New York: Global oil prices stabilised at the end of a volatile trading week as hopes of renewed diplomatic engagement between the United States and Iran helped calm markets after days of heightened geopolitical tensions. Brent crude traded near USD 76 per barrel, while West Texas Intermediate (WTI) hovered below USD 72, following a sharp decline of more than two per cent in the previous session.
Although crude prices cooled, they remained on track for weekly gains as traders continued to assess the impact of disruptions to shipping through the Strait of Hormuz, one of the world’s most critical energy corridors.
Trump’s remarks lift hopes of diplomatic breakthrough
Oil prices eased after US President Donald Trump said that Iran had reached out with the intention of making a deal, raising expectations that diplomatic efforts between Washington and Tehran could resume.
According to media reports, Qatar and Pakistan are also working to facilitate talks between the two countries. A US official confirmed that technical-level discussions between Washington and Tehran are continuing and that the United States remains committed to pursuing a diplomatic solution.
However, uncertainty persists over the status of an earlier truce. While Trump stated that the agreement was effectively over, some provisions of the interim arrangement reportedly continue to be observed by both sides.
The mixed signals have left investors closely monitoring developments, with the oil market responding to every indication of progress or setbacks in diplomatic negotiations.
Strait of Hormuz remains under close watch
The Strait of Hormuz continues to dominate global energy market sentiment after recent military activity significantly disrupted shipping through the strategic waterway.
The latest escalation followed attacks on vessels in the strait, prompting US military strikes on Iranian targets over two days earlier this week. Iran subsequently responded by targeting American military bases in the region.
Despite the exchange of attacks, both countries have so far avoided a broader military conflict.
Shipping data indicated that vessel movements through the Strait of Hormuz slowed dramatically during the latest tensions, with observed transits nearly coming to a standstill by Thursday.
The disruption has once again highlighted the strategic importance of the narrow maritime passage, through which a significant share of the world’s crude oil exports passes every day.
Tanker movements show gradual improvement
Although shipping activity slowed considerably during the latest tensions, market participants noted signs of gradual improvement.
A number of oil tankers that had been delayed in the Persian Gulf have managed to depart in recent weeks, easing an earlier backlog of vessels waiting to transit the Strait of Hormuz.
Energy traders are now closely watching whether tanker traffic returns to normal levels in the coming days, as any prolonged disruption could tighten global crude supplies and place renewed upward pressure on oil prices.
Apart from shipping activity, investors are also monitoring production and export levels from major Gulf oil producers.
Saudi Arabia, the world’s largest crude oil exporter, is expected to announce its monthly crude allocation to customers shortly, a development that could provide further direction to global oil markets.

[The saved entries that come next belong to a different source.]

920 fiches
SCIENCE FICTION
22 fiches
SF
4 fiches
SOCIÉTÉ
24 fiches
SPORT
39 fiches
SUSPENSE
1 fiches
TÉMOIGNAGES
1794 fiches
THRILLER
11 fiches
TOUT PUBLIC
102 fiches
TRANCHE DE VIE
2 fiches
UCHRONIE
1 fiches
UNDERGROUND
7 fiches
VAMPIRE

US says Strait remains open
The United States Central Command (CENTCOM) said Iran does not control the Strait of Hormuz and reiterated that American naval forces continue to ensure freedom of navigation in the region.
According to CENTCOM, US forces have assisted more than 800 vessels in safely transiting the waterway since May.

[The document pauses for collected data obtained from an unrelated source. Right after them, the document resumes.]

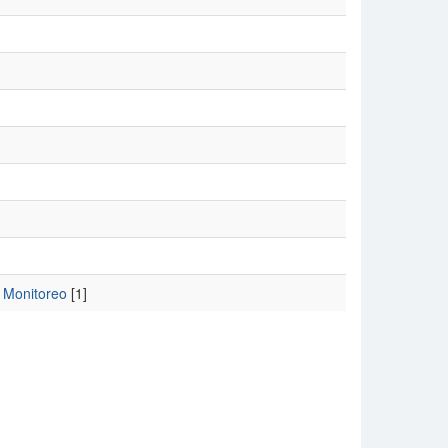
y Monitoreo
[1]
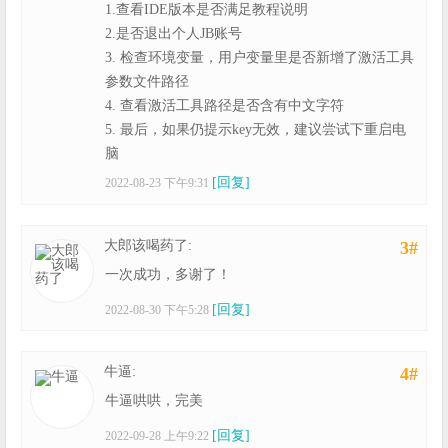
1.查看IDE版本是否满足教程说明
2.是否退出个人JB账号
3. 检查环境变量，用户变量里是否新增了激活工具
参数文件路径
4. 查看激活工具路径是否含有中文字符
5. 最后，如果仍提示key无效，建议尝试下重启电
脑
[回复]
2022-08-23 下午9:31
大郎该喝药了:
3#
一次成功，多谢了！
[回复]
2022-08-30 下午5:28
牛逼:
4#
牛逼哄哄，完美
[回复]
2022-09-28 上午9:22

The statement is aimed at reassuring global markets and shipping companies that international maritime traffic continues to receive security support despite the heightened regional tensions.

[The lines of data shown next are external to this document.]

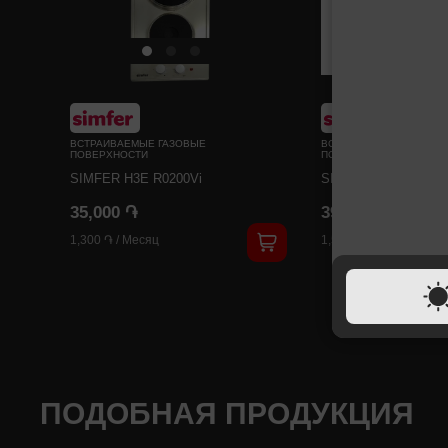
ВСТРАИВАЕМЫЕ ГАЗОВЫЕ
ВСТРАИВАЕМЫЕ ГАЗОВ
ПОВЕРХНОСТИ
ПОВЕРХНОСТИ
SIMFER H3E R0200Vi
SIMFER H6M R314
35,000 ֏
39,000 ֏
1,300 ֏
/
Месяц
1,500 ֏
/
Месяц
ПОДОБНАЯ ПРОДУКЦИЯ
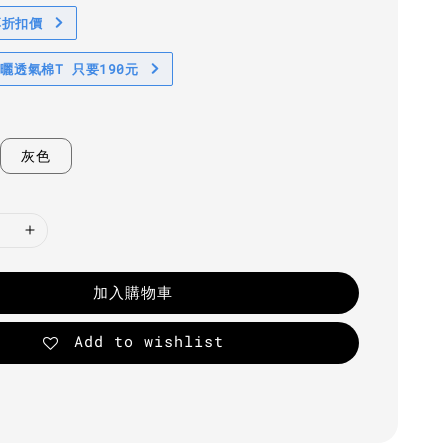
享折扣價
防曬透氣棉T 只要190元
灰色
加入購物車
Add to wishlist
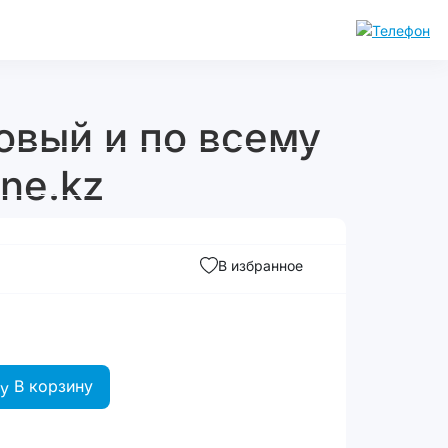
товый и по всему
ne.kz
В избранное
В корзину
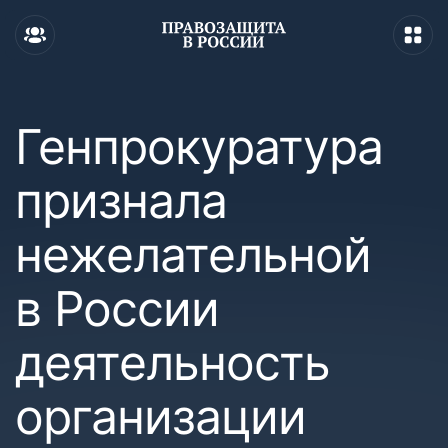
Генпрокуратура
признала
нежелательной
в России
деятельность
организации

Markets remain sensitive to geopolitical developments
The recent volatility underscores how quickly geopolitical developments can influence global energy markets.
Oil prices have fluctuated sharply over the past week as investors balanced concerns over supply disruptions with expectations that diplomatic engagement could prevent a wider conflict in the Middle East.
Analysts believe that future price movements will largely depend on three key factors: the progress of US-Iran negotiations, the resumption of normal shipping through the Strait of Hormuz, and production decisions by major oil-exporting nations.
For now, crude prices have stabilised, but the market remains highly sensitive to developments in the region. Any renewed escalation or breakthrough in diplomacy is likely to have an immediate impact on global oil prices in the days ahead.